En janvier 2020, l’Agence française pour la biodiversité et l’Office national de la chasse et de la faune sauvage fusionnaient leurs établissements. À l’issue, de nouvelles compétences pour les quelque 1600 policiers de l’environnement déployés en métropole et en Outre-mer. Alexandre, 32 ans et un an et demi de service, a endossé l’uniforme pour satisfaire sa fibre environnementale et son sens de l’engagement. Au sein du service interdépartemental des Yvelines et du Val d’Oise, il nous fait découvrir les facettes d’un métier qui gagne à se faire connaître.

En janvier 2020, l’Office français de la biodiversité voyait le jour et dans son sillage, une police de l’environnement renforcée.

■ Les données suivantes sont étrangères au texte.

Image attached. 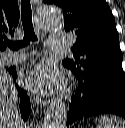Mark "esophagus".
<instances>
[{
  "mask_svg": "<svg viewBox=\"0 0 125 128\" xmlns=\"http://www.w3.org/2000/svg\"><path fill=\"white\" fill-rule=\"evenodd\" d=\"M36 103L40 106H46L49 103V101L45 98L37 97Z\"/></svg>",
  "mask_w": 125,
  "mask_h": 128,
  "instance_id": "obj_1",
  "label": "esophagus"
}]
</instances>
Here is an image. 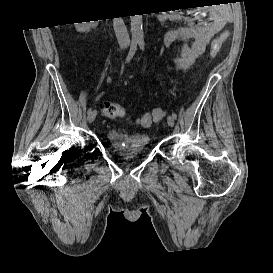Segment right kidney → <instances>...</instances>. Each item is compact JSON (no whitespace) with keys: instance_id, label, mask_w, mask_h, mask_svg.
Segmentation results:
<instances>
[{"instance_id":"obj_1","label":"right kidney","mask_w":273,"mask_h":273,"mask_svg":"<svg viewBox=\"0 0 273 273\" xmlns=\"http://www.w3.org/2000/svg\"><path fill=\"white\" fill-rule=\"evenodd\" d=\"M75 25H76L77 31L86 32V31H88L90 29V27L96 26V23L91 21L90 23L82 22V23H76Z\"/></svg>"}]
</instances>
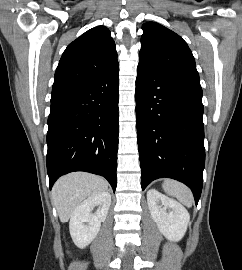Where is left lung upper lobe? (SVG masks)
Here are the masks:
<instances>
[{"mask_svg": "<svg viewBox=\"0 0 242 270\" xmlns=\"http://www.w3.org/2000/svg\"><path fill=\"white\" fill-rule=\"evenodd\" d=\"M142 29L139 65L201 87L192 52L179 35L155 22L143 24Z\"/></svg>", "mask_w": 242, "mask_h": 270, "instance_id": "obj_1", "label": "left lung upper lobe"}]
</instances>
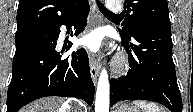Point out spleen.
I'll return each mask as SVG.
<instances>
[{
	"mask_svg": "<svg viewBox=\"0 0 193 112\" xmlns=\"http://www.w3.org/2000/svg\"><path fill=\"white\" fill-rule=\"evenodd\" d=\"M133 104L140 107L143 112H162V110L155 103L146 102L144 100H136L133 101Z\"/></svg>",
	"mask_w": 193,
	"mask_h": 112,
	"instance_id": "spleen-1",
	"label": "spleen"
}]
</instances>
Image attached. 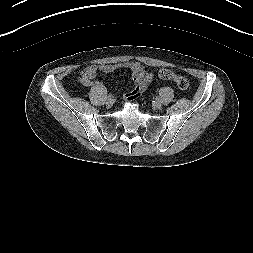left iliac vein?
I'll use <instances>...</instances> for the list:
<instances>
[{"instance_id": "obj_1", "label": "left iliac vein", "mask_w": 253, "mask_h": 253, "mask_svg": "<svg viewBox=\"0 0 253 253\" xmlns=\"http://www.w3.org/2000/svg\"><path fill=\"white\" fill-rule=\"evenodd\" d=\"M153 107L155 108V109H160L161 108V104L160 103H153Z\"/></svg>"}]
</instances>
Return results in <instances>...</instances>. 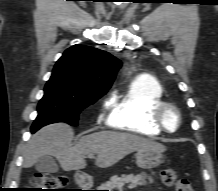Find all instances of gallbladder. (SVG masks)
Returning <instances> with one entry per match:
<instances>
[{"instance_id": "obj_1", "label": "gallbladder", "mask_w": 218, "mask_h": 191, "mask_svg": "<svg viewBox=\"0 0 218 191\" xmlns=\"http://www.w3.org/2000/svg\"><path fill=\"white\" fill-rule=\"evenodd\" d=\"M35 168L41 173H56L58 171L55 159L49 155L40 157L35 164Z\"/></svg>"}]
</instances>
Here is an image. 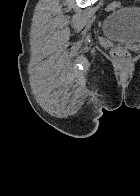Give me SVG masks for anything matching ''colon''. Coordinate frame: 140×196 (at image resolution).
Segmentation results:
<instances>
[{
	"label": "colon",
	"mask_w": 140,
	"mask_h": 196,
	"mask_svg": "<svg viewBox=\"0 0 140 196\" xmlns=\"http://www.w3.org/2000/svg\"><path fill=\"white\" fill-rule=\"evenodd\" d=\"M121 7H122L121 3L115 1V2H110L106 6V10L109 12H113L120 9ZM111 54L114 61L120 66L126 65L130 60V52L121 45H116L112 49Z\"/></svg>",
	"instance_id": "colon-1"
}]
</instances>
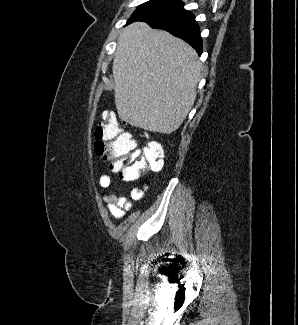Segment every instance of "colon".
<instances>
[{
    "instance_id": "1",
    "label": "colon",
    "mask_w": 298,
    "mask_h": 325,
    "mask_svg": "<svg viewBox=\"0 0 298 325\" xmlns=\"http://www.w3.org/2000/svg\"><path fill=\"white\" fill-rule=\"evenodd\" d=\"M95 149L110 169L126 181L146 177L163 167V151L160 146L151 142L142 153L132 134L123 129L112 111L104 112L96 126Z\"/></svg>"
}]
</instances>
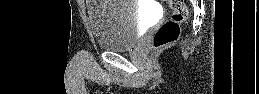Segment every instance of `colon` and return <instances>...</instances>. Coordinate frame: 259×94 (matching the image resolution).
Here are the masks:
<instances>
[{
	"instance_id": "5ec220e1",
	"label": "colon",
	"mask_w": 259,
	"mask_h": 94,
	"mask_svg": "<svg viewBox=\"0 0 259 94\" xmlns=\"http://www.w3.org/2000/svg\"><path fill=\"white\" fill-rule=\"evenodd\" d=\"M168 5L172 11L168 21L160 26L154 35V47L159 49L175 42L181 32V23L188 16V11L183 0H168Z\"/></svg>"
}]
</instances>
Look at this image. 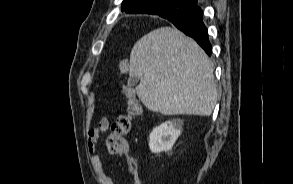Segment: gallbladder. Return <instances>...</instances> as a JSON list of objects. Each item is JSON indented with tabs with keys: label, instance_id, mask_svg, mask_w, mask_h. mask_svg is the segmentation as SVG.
I'll use <instances>...</instances> for the list:
<instances>
[{
	"label": "gallbladder",
	"instance_id": "gallbladder-1",
	"mask_svg": "<svg viewBox=\"0 0 293 184\" xmlns=\"http://www.w3.org/2000/svg\"><path fill=\"white\" fill-rule=\"evenodd\" d=\"M139 79L137 76H132L129 78L130 86H135L138 83Z\"/></svg>",
	"mask_w": 293,
	"mask_h": 184
}]
</instances>
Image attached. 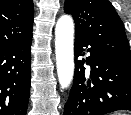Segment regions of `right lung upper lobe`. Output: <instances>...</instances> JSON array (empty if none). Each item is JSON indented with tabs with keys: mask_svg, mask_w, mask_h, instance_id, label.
<instances>
[{
	"mask_svg": "<svg viewBox=\"0 0 131 115\" xmlns=\"http://www.w3.org/2000/svg\"><path fill=\"white\" fill-rule=\"evenodd\" d=\"M32 0H0V50L32 38Z\"/></svg>",
	"mask_w": 131,
	"mask_h": 115,
	"instance_id": "cb5924a9",
	"label": "right lung upper lobe"
}]
</instances>
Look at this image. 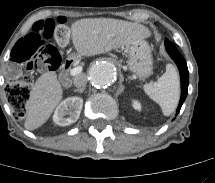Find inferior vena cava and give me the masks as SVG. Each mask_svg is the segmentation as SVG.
Wrapping results in <instances>:
<instances>
[{
  "mask_svg": "<svg viewBox=\"0 0 215 183\" xmlns=\"http://www.w3.org/2000/svg\"><path fill=\"white\" fill-rule=\"evenodd\" d=\"M87 83V76L85 74H79L74 78V85L78 88H82Z\"/></svg>",
  "mask_w": 215,
  "mask_h": 183,
  "instance_id": "1",
  "label": "inferior vena cava"
}]
</instances>
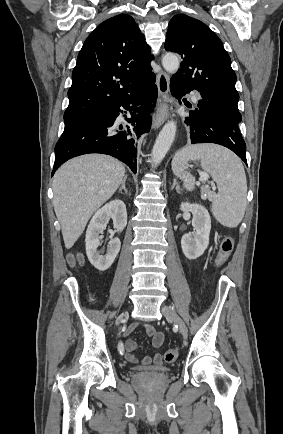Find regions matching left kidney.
<instances>
[{"mask_svg": "<svg viewBox=\"0 0 283 434\" xmlns=\"http://www.w3.org/2000/svg\"><path fill=\"white\" fill-rule=\"evenodd\" d=\"M181 211H189L193 215L194 232L183 235L181 247L184 255L194 260L200 257L209 245L211 218L208 210L200 204L182 203Z\"/></svg>", "mask_w": 283, "mask_h": 434, "instance_id": "1", "label": "left kidney"}]
</instances>
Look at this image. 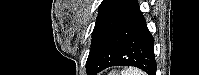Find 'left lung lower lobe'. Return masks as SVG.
<instances>
[{
    "label": "left lung lower lobe",
    "mask_w": 199,
    "mask_h": 75,
    "mask_svg": "<svg viewBox=\"0 0 199 75\" xmlns=\"http://www.w3.org/2000/svg\"><path fill=\"white\" fill-rule=\"evenodd\" d=\"M119 65L135 66L156 75L154 38L137 0H122L108 19L86 63L87 75Z\"/></svg>",
    "instance_id": "1"
}]
</instances>
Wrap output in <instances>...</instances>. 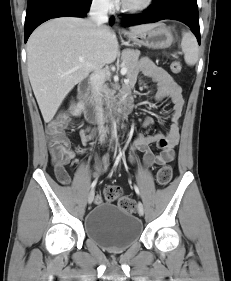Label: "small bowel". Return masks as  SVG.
Masks as SVG:
<instances>
[{
    "mask_svg": "<svg viewBox=\"0 0 231 281\" xmlns=\"http://www.w3.org/2000/svg\"><path fill=\"white\" fill-rule=\"evenodd\" d=\"M152 79L157 85L155 99L160 101L168 98L172 103L171 125L166 134L147 133L139 135L133 142L129 161L132 164L136 163L135 153L137 151L143 153V164L146 167L161 166L173 161L175 157V147L180 139V118L184 106L182 90L177 82L161 67L155 65L150 59L144 58L140 61L138 69L134 71L127 80V88L132 87L138 80L139 75ZM154 124L152 118H147L144 125L150 128ZM80 137L82 144L85 146L94 137V132L90 129H81ZM154 146L158 149V153H154L151 149ZM71 166L76 164L75 154L70 153L68 162ZM108 168V157H104L102 165H96L93 177H97L103 169ZM54 172L62 184H69L71 179L64 165H55Z\"/></svg>",
    "mask_w": 231,
    "mask_h": 281,
    "instance_id": "c3829d8e",
    "label": "small bowel"
}]
</instances>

Pouvez-vous nous dire quel est le rôle d’un·e « policier·e de l’environnement » ?

L’originalité de l’OFB c’est d’avoir fusionné deux thématiques autrefois distinctes. Dans mon service, nous sommes 6 policiers, une partie de l’équipe est plutôt spécialisée dans le milieu aquatique et l’autre plutôt chasse et faune terrestre. Aujourd’hui, c’est un métier très riche qui a trois missions principales. La première, c’est celle de police, qui consiste à rechercher et constater les atteintes faites à l’environnement. La deuxième, plus scientifique, renvoie au rôle de technicien de l’environnement. On participe à enrichir la connaissance de la biodiversité de notre territoire en faisant notamment des inventaires de la faune qui y vit, un suivi de la température ou de la hauteur des cours d’eau. Et la troisième mission, c’est un appui aux politiques locales : on peut être consultés par les services déconcentrés de l’État comme la préfecture, sur un projet (immobilier, par exemple) qui peut avoir un impact sur l’environnement. Nous, on veille à l’absence de perte nette de biodiversité et on fait en sorte que les porteurs de projet respectent la « séquence ERC » à savoir : « Éviter », « Réduire » et « Compenser ».

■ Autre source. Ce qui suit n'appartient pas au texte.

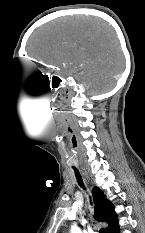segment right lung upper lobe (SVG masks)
I'll return each mask as SVG.
<instances>
[{
  "label": "right lung upper lobe",
  "mask_w": 145,
  "mask_h": 233,
  "mask_svg": "<svg viewBox=\"0 0 145 233\" xmlns=\"http://www.w3.org/2000/svg\"><path fill=\"white\" fill-rule=\"evenodd\" d=\"M93 196L95 201V219L100 222L108 223L106 233L118 223L117 215L114 211L112 203L104 198L102 190L98 187L93 189Z\"/></svg>",
  "instance_id": "obj_1"
}]
</instances>
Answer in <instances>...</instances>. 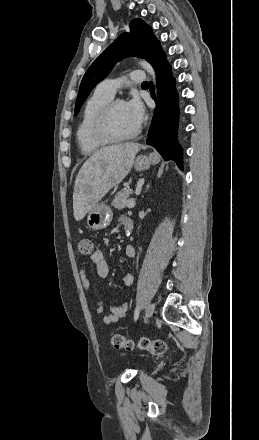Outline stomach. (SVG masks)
Returning <instances> with one entry per match:
<instances>
[{
	"label": "stomach",
	"instance_id": "1",
	"mask_svg": "<svg viewBox=\"0 0 259 440\" xmlns=\"http://www.w3.org/2000/svg\"><path fill=\"white\" fill-rule=\"evenodd\" d=\"M159 162V157L155 153H151L149 156L140 155L134 161V168L137 171L147 170L150 165H154ZM113 218V212L111 208L104 204L99 203L92 207L87 216V225L92 230H102L107 228Z\"/></svg>",
	"mask_w": 259,
	"mask_h": 440
}]
</instances>
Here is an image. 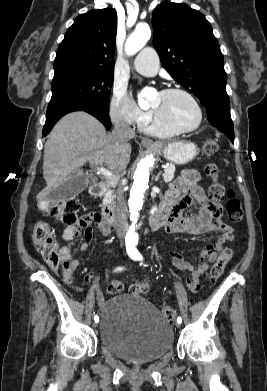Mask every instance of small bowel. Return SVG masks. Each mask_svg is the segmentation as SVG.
I'll list each match as a JSON object with an SVG mask.
<instances>
[{
  "label": "small bowel",
  "mask_w": 267,
  "mask_h": 391,
  "mask_svg": "<svg viewBox=\"0 0 267 391\" xmlns=\"http://www.w3.org/2000/svg\"><path fill=\"white\" fill-rule=\"evenodd\" d=\"M194 203L198 204L197 214L184 217L183 212ZM159 213L165 217V226L169 234L198 236L209 232L220 233L216 245L208 244L201 250L197 265L186 261L179 252L171 251L174 266L189 273L186 282L187 288L191 292L196 293L200 287L199 279L208 270L209 263L216 260L225 242L234 239L233 229L221 219V204L209 199L204 193L200 186V175L196 170L185 171L171 185L161 204ZM91 217L92 221L68 226L62 233L65 245L59 249V253L62 257L63 277L66 283H71L73 275L80 264V260L72 254V244L81 229H86L85 241L80 245L81 251L89 248L93 234L92 223L103 235H107L110 231L108 225L98 215L94 214ZM95 278L96 275L94 273H89L85 279L87 282H91ZM97 300L100 304L103 302L100 293H97Z\"/></svg>",
  "instance_id": "c3829d8e"
}]
</instances>
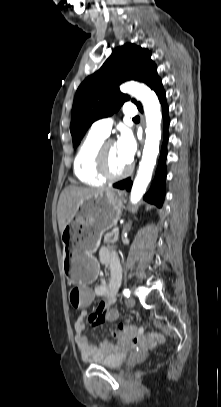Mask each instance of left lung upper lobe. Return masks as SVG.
<instances>
[{"instance_id": "left-lung-upper-lobe-1", "label": "left lung upper lobe", "mask_w": 221, "mask_h": 407, "mask_svg": "<svg viewBox=\"0 0 221 407\" xmlns=\"http://www.w3.org/2000/svg\"><path fill=\"white\" fill-rule=\"evenodd\" d=\"M151 52L127 43L116 48L101 68L87 77L79 86L72 107L70 131L76 148L91 124L113 115L129 96L119 91V84L126 80L146 83L151 89L160 78ZM134 103L136 101L132 99ZM141 106L137 103V107Z\"/></svg>"}]
</instances>
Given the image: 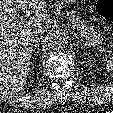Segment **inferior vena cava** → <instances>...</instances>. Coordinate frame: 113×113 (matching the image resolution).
<instances>
[{
  "label": "inferior vena cava",
  "mask_w": 113,
  "mask_h": 113,
  "mask_svg": "<svg viewBox=\"0 0 113 113\" xmlns=\"http://www.w3.org/2000/svg\"><path fill=\"white\" fill-rule=\"evenodd\" d=\"M48 29L47 26H40L38 27L37 29L34 30L33 34H34V37L37 38L39 36H41L44 32H46Z\"/></svg>",
  "instance_id": "1"
}]
</instances>
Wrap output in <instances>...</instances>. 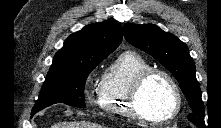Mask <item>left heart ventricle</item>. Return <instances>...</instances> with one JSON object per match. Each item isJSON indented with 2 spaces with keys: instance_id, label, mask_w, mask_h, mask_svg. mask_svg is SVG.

« Si on entre dans ce métier en pensant faire chaque jour de longues marches en extérieur pour compter les animaux, on risque d’être déçu. »

Pour vous, ce changement c’est aussi une montée en compétences et surtout plus de moyens avec notamment un nouveau pouvoir judiciaire ?

Nous pouvons gérer une procédure de son ouverture à sa clôture, en mettant en œuvre nos prérogatives avec une certaine autonomie. Pour faire simple, nous sommes des techniciens de l’environnement avec des pouvoirs de police judiciaire et administrative. Nous sommes commissionnés pour rechercher et constater les infractions. Quand on agit sur le terrain, on le fait sous la direction du procureur de la République, qui veille à la défense de l’intérêt général. Et puis nous sommes assermentés, c’est-à-dire que l’on a prêté serment devant un juge de remplir nos missions et de respecter les devoirs qui nous incombent.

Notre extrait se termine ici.